Леон молчит, улыбаясь в темноту.
Они распластались на земле посреди пустыни, измочаленные тренировками и стрельбищами. Пухлая тьма щупает твое лицо омерзительно холодными мокрыми пальцами. Воздух полон какими-то шорохами, шевелениями, щелчками и вздохами, но тебе уже все равно, кто там ползает, прыгает, подбирается или жалит: сил едва хватает на то, чтобы дышать, не до бесед по душам. Лучше не отвечать, притвориться, что уснул, да ты и уснешь через мгновение — просто выпадешь в мутный обморок забытья.
— Ну… как тебе объяснить.
Леон приподнимается на локте и выдает в студеную тьму пустыни длинную звенящую трель… и еще одну, октавой выше.
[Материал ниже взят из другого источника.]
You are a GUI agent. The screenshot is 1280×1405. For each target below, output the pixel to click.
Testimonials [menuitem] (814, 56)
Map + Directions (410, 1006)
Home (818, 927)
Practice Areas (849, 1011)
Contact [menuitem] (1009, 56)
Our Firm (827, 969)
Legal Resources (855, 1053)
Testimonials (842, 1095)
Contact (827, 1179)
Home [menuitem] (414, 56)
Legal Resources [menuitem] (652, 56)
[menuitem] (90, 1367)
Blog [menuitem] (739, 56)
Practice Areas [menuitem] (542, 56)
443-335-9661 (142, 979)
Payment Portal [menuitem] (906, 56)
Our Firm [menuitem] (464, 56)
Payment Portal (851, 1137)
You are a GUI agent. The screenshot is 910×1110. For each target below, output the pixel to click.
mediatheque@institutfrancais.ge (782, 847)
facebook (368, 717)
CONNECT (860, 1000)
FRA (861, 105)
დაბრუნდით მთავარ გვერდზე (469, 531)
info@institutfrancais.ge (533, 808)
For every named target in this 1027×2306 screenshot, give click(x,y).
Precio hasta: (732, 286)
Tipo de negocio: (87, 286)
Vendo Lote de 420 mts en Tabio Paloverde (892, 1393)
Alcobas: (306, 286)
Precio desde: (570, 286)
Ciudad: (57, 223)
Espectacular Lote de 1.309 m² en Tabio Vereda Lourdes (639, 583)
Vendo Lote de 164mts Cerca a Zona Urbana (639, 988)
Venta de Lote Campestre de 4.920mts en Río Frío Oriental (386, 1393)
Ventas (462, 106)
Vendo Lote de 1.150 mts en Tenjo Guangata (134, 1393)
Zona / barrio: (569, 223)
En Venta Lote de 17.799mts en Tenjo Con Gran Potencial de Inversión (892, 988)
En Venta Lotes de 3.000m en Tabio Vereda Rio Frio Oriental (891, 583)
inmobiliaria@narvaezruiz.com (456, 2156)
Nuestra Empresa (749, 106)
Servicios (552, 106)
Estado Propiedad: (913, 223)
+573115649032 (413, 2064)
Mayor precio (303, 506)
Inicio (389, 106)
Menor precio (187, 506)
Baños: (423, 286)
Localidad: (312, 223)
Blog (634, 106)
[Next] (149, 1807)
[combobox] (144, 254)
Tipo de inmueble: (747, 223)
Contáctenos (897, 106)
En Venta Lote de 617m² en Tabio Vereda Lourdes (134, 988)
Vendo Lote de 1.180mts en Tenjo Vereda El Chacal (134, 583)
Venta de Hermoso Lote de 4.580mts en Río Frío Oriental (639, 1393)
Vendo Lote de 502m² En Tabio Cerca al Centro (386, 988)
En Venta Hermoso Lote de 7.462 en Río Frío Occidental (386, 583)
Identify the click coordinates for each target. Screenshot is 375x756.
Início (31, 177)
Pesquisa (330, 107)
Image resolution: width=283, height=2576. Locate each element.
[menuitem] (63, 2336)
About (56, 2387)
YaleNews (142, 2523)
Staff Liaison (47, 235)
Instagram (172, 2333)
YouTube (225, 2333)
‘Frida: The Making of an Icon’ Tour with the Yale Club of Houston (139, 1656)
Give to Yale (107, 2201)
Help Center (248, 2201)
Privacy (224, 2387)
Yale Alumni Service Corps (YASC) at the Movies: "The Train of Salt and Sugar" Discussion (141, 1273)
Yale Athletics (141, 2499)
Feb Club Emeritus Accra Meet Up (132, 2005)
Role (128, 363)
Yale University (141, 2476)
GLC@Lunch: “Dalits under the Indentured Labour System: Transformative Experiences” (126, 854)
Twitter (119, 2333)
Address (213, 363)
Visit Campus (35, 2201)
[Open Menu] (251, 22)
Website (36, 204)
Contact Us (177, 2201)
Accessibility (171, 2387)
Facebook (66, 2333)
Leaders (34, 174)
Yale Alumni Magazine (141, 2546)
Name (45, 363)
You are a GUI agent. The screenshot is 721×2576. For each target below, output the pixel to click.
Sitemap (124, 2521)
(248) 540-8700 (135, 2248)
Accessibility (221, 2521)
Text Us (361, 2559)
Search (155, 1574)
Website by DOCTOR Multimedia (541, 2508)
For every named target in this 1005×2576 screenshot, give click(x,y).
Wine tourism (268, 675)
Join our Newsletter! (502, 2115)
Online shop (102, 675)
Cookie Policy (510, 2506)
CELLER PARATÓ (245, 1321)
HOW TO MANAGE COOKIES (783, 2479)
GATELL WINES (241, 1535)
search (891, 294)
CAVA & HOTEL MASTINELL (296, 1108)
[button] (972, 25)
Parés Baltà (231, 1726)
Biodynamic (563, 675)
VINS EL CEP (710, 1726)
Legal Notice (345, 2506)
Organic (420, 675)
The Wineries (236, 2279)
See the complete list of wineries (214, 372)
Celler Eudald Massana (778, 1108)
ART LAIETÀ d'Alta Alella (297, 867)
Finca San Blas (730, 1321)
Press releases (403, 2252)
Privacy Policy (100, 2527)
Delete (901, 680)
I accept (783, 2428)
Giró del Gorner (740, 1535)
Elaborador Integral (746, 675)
И — в абсолютной тишине занявшегося дыхания в глотках полутора десятка солдат — третью заливистую трель, штопором восходящую в алмазное небо…
И когда на рассвете сержант поднимает их на первую пробежку, Леон просыпается с готовой кличкой «Кенарь». А армейская кличка — это вам любой резервист подтвердит — прикипает к твоей заднице на всю жизнь, будь ты потом хоть генеральный директор консорциума, хоть глава банка Израиля, хоть даже премьер-министр.
* * *Конечно, он знал, что Габриэла и Меир поженились.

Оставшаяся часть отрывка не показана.